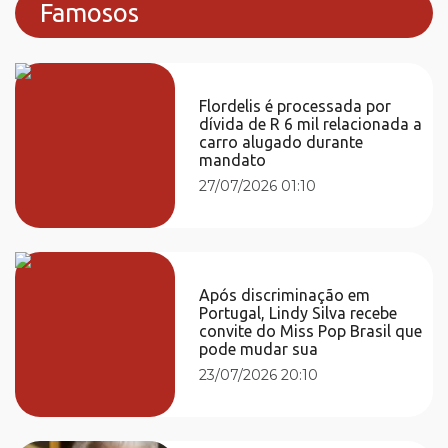
Famosos
Flordelis é processada por
dívida de R 6 mil relacionada a
carro alugado durante
mandato
27/07/2026 01:10
Após discriminação em
Portugal, Lindy Silva recebe
convite do Miss Pop Brasil que
pode mudar sua
23/07/2026 20:10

**Task description:**
Leave nothing out but the pictures when transcribing the records.

**Answer for the task:**
Famosos
Flordelis é processada por
dívida de R 6 mil relacionada a
carro alugado durante
mandato
27/07/2026 01:10
Após discriminação em
Portugal, Lindy Silva recebe
convite do Miss Pop Brasil que
pode mudar sua
23/07/2026 20:10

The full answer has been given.